Activity => Reproduce exactly, and solely, the lines running from the top of the data below through the line with "- sugerowana cena detaliczna", both inclusive. Omit pictures.

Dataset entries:
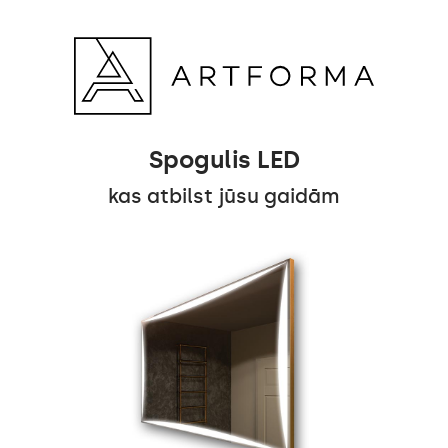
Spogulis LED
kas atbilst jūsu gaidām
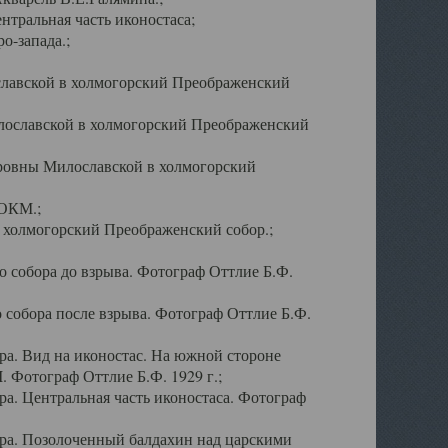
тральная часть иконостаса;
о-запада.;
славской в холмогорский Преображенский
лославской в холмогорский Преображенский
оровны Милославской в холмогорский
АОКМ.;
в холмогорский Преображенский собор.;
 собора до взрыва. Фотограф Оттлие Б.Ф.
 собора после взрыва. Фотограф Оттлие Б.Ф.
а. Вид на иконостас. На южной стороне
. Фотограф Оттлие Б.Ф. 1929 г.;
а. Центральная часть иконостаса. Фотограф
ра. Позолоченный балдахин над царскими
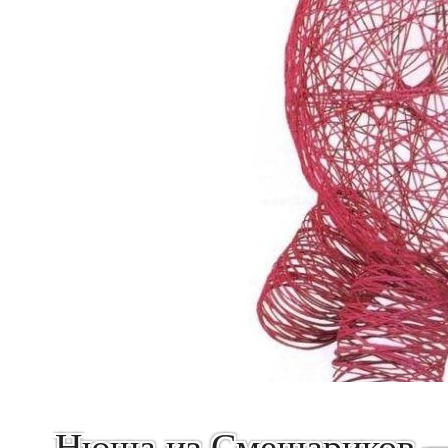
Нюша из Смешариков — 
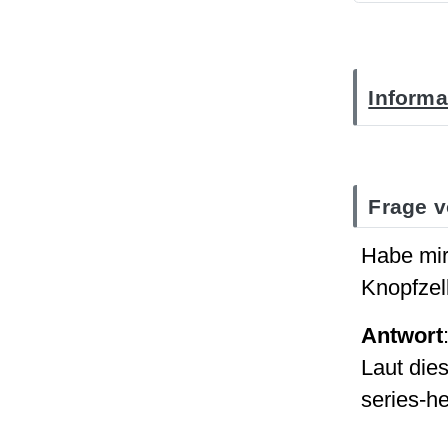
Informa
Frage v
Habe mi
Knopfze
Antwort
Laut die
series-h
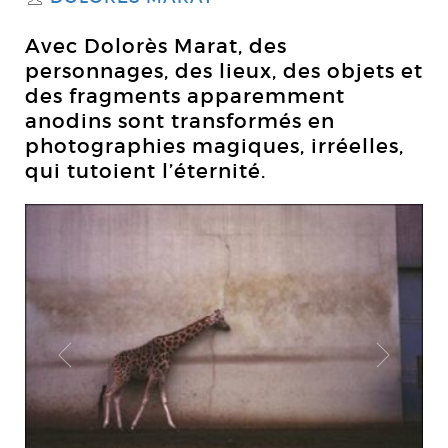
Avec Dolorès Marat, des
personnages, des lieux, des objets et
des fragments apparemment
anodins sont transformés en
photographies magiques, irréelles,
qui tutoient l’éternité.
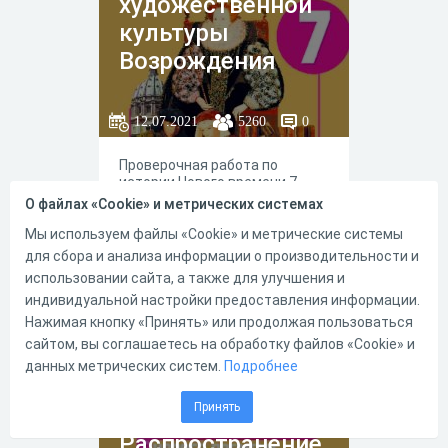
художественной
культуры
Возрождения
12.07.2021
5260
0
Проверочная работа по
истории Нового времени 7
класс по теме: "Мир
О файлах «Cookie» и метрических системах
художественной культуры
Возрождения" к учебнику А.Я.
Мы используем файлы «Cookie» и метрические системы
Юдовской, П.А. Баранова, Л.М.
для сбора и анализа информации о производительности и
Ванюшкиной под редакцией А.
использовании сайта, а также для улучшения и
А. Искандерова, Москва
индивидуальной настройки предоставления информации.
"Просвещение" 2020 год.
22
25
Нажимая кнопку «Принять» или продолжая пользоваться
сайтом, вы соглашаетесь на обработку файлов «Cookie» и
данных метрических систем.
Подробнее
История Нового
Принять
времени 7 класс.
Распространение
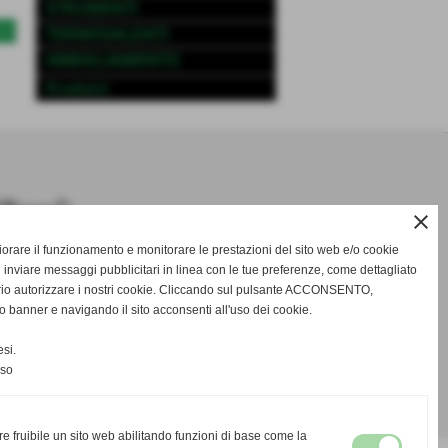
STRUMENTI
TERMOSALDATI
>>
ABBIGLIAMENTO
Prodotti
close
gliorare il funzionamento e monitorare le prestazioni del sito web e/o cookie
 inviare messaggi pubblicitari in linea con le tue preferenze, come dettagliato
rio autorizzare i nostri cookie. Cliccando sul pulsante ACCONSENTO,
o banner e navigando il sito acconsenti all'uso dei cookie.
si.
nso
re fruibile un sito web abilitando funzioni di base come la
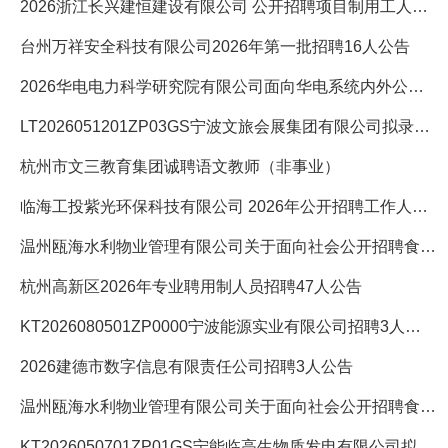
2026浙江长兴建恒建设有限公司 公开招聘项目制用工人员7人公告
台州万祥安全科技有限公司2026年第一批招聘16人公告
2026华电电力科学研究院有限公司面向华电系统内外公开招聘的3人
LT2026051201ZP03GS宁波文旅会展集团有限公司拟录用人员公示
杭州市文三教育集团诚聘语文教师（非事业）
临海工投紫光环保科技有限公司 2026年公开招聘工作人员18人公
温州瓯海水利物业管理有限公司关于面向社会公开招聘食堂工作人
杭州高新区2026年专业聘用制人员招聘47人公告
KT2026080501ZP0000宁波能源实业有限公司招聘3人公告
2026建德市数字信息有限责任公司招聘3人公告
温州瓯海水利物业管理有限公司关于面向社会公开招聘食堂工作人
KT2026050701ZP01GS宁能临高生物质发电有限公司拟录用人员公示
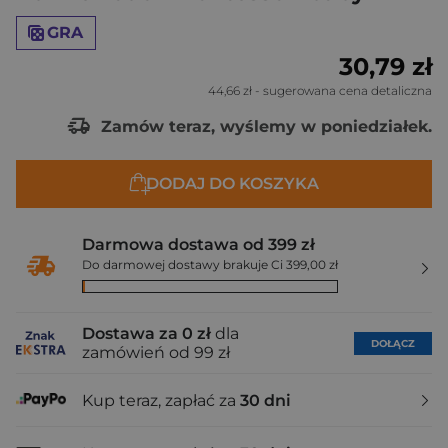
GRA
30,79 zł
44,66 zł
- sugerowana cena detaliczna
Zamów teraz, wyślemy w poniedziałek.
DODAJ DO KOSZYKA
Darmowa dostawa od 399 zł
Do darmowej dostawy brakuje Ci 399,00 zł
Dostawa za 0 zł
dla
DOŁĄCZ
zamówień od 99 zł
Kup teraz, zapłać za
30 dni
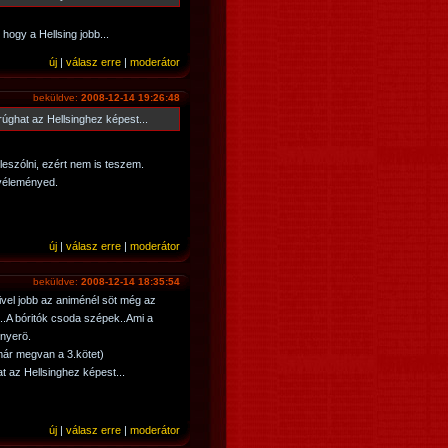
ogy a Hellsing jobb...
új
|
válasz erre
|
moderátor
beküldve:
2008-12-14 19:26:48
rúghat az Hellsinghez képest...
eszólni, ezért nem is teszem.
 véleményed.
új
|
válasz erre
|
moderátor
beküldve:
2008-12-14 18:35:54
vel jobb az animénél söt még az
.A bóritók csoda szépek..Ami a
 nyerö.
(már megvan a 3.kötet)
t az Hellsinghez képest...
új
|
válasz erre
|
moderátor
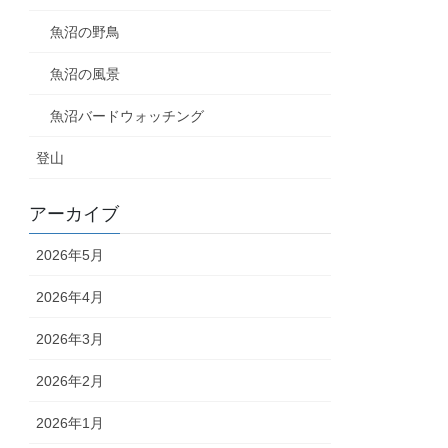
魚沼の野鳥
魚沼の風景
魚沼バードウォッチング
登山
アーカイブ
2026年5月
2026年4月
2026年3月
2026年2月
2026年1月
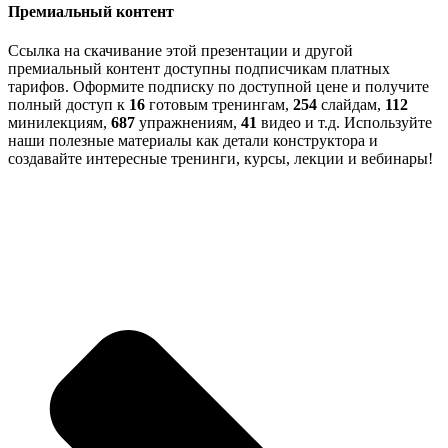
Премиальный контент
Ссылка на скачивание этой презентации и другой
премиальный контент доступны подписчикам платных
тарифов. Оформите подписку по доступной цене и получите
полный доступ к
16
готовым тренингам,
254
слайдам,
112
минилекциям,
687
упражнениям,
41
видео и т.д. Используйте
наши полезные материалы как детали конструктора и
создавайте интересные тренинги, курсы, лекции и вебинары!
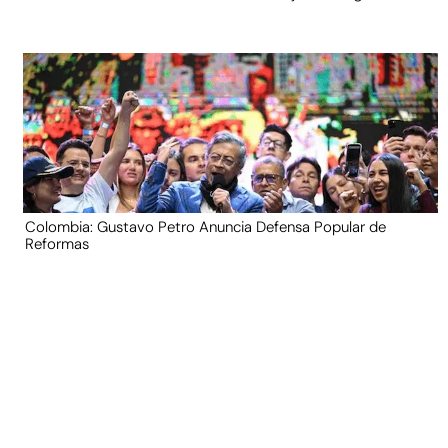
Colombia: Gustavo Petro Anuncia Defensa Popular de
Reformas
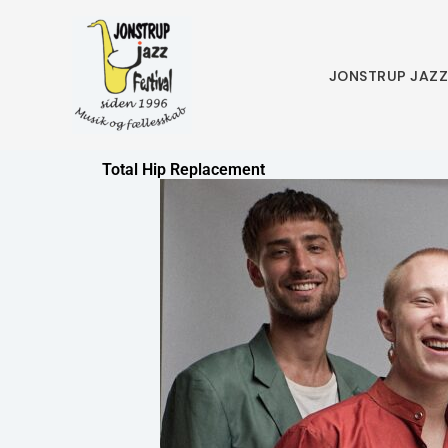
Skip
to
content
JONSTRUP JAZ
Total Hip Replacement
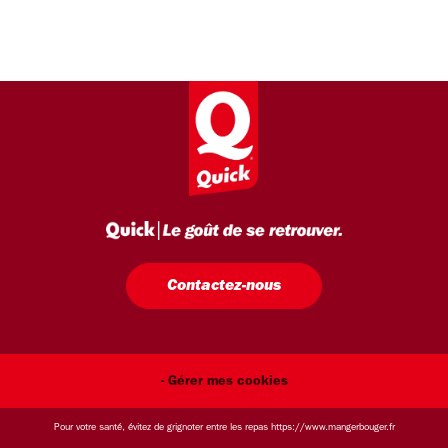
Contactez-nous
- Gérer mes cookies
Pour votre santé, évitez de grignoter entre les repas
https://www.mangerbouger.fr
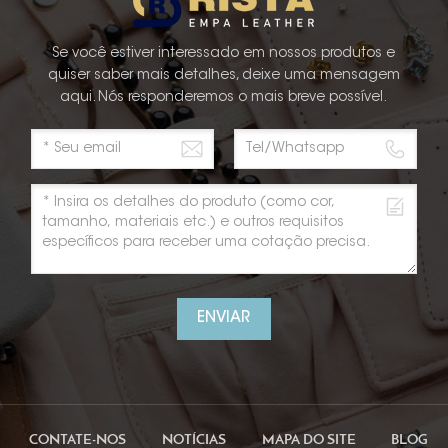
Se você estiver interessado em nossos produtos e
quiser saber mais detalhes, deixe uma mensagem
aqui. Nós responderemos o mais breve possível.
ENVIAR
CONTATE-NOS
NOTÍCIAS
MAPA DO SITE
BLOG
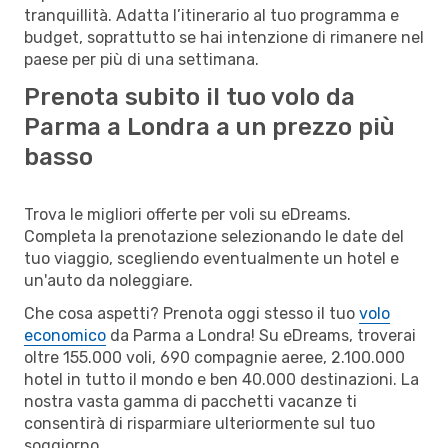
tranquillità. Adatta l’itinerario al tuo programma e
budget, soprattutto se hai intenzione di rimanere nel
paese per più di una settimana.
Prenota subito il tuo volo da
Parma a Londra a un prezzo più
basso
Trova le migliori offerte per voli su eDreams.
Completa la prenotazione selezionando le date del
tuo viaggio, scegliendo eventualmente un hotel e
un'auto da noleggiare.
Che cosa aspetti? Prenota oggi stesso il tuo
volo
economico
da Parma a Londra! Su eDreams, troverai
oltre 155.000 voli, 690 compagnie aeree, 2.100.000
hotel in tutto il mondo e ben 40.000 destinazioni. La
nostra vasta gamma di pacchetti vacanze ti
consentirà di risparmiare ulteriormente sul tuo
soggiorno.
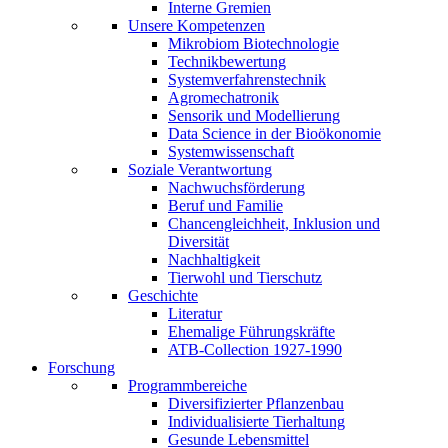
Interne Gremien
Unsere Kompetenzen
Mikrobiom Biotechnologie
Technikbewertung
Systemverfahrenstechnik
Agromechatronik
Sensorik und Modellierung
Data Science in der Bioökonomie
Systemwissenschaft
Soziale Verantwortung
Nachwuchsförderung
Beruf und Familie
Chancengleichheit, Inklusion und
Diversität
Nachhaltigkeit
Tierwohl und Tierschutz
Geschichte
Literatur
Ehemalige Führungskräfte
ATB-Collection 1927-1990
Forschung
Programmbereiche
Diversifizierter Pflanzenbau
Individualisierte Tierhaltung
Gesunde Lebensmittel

Exercise response =>
Spogulis LED
kas atbilst jūsu gaidām
тральная часть иконостаса;
о-запада.;
славской в холмогорский Преображенский
лославской в холмогорский Преображенский
оровны Милославской в холмогорский
АОКМ.;
в холмогорский Преображенский собор.;
 собора до взрыва. Фотограф Оттлие Б.Ф.
 собора после взрыва. Фотограф Оттлие Б.Ф.
а. Вид на иконостас. На южной стороне
. Фотограф Оттлие Б.Ф. 1929 г.;
а. Центральная часть иконостаса. Фотограф
ра. Позолоченный балдахин над царскими
Нюша из Смешариков — 
Informa
Frage v
Habe mi
Knopfze
Antwort
Laut die
series-h
Avec Dolorès Marat, des
personnages, des lieux, des objets et
des fragments apparemment
anodins sont transformés en
photographies magiques, irréelles,
qui tutoient l’éternité.
художественной
культуры
Возрождения
12.07.2021
5260
0
Проверочная работа по
истории Нового времени 7
класс по теме: "Мир
О файлах «Cookie» и метрических системах
художественной культуры
Возрождения" к учебнику А.Я.
Мы используем файлы «Cookie» и метрические системы
Юдовской, П.А. Баранова, Л.М.
для сбора и анализа информации о производительности и
Ванюшкиной под редакцией А.
использовании сайта, а также для улучшения и
А. Искандерова, Москва
индивидуальной настройки предоставления информации.
"Просвещение" 2020 год.
22
25
Нажимая кнопку «Принять» или продолжая пользоваться
сайтом, вы соглашаетесь на обработку файлов «Cookie» и
данных метрических систем.
Подробнее
История Нового
Принять
времени 7 класс.
Распространение
STRUMENTI
TERMOSALDATI
>>
ABBIGLIAMENTO
Prodotti
close
gliorare il funzionamento e monitorare le prestazioni del sito web e/o cookie
 inviare messaggi pubblicitari in linea con le tue preferenze, come dettagliato
rio autorizzare i nostri cookie. Cliccando sul pulsante ACCONSENTO,
o banner e navigando il sito acconsenti all'uso dei cookie.
si.
nso
re fruibile un sito web abilitando funzioni di base come la
2026浙江长兴建恒建设有限公司 公开招聘项目制用工人员7人公告
台州万祥安全科技有限公司2026年第一批招聘16人公告
2026华电电力科学研究院有限公司面向华电系统内外公开招聘的3人
LT2026051201ZP03GS宁波文旅会展集团有限公司拟录用人员公示
杭州市文三教育集团诚聘语文教师（非事业）
临海工投紫光环保科技有限公司 2026年公开招聘工作人员18人公
温州瓯海水利物业管理有限公司关于面向社会公开招聘食堂工作人
杭州高新区2026年专业聘用制人员招聘47人公告
KT2026080501ZP0000宁波能源实业有限公司招聘3人公告
2026建德市数字信息有限责任公司招聘3人公告
温州瓯海水利物业管理有限公司关于面向社会公开招聘食堂工作人
KT2026050701ZP01GS宁能临高生物质发电有限公司拟录用人员公示
GRA
30,79 zł
44,66 zł
- sugerowana cena detaliczna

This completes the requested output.